# PROBLEM DESCRIPTION
Beginning with the first line, return the material verbatim and without pictures.
'''
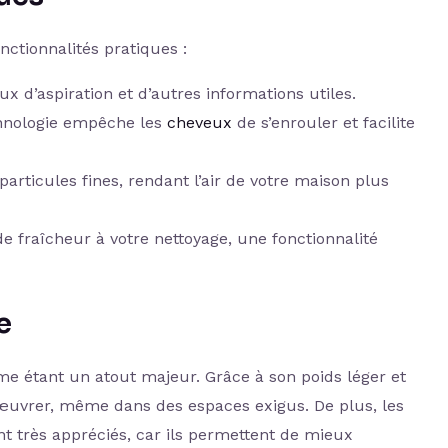
nctionnalités pratiques :
ux d’aspiration et d’autres informations utiles.
chnologie empêche les
cheveux
de s’enrouler et facilite
particules fines, rendant l’air de votre maison plus
e fraîcheur à votre nettoyage, une fonctionnalité
e
e étant un atout majeur. Grâce à son poids léger et
anœuvrer, même dans des espaces exigus. De plus, les
nt très appréciés, car ils permettent de mieux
'''
# THE ANSWER
nctionnalités pratiques :
ux d’aspiration et d’autres informations utiles.
chnologie empêche les
cheveux
de s’enrouler et facilite
particules fines, rendant l’air de votre maison plus
e fraîcheur à votre nettoyage, une fonctionnalité
e
e étant un atout majeur. Grâce à son poids léger et
anœuvrer, même dans des espaces exigus. De plus, les
nt très appréciés, car ils permettent de mieux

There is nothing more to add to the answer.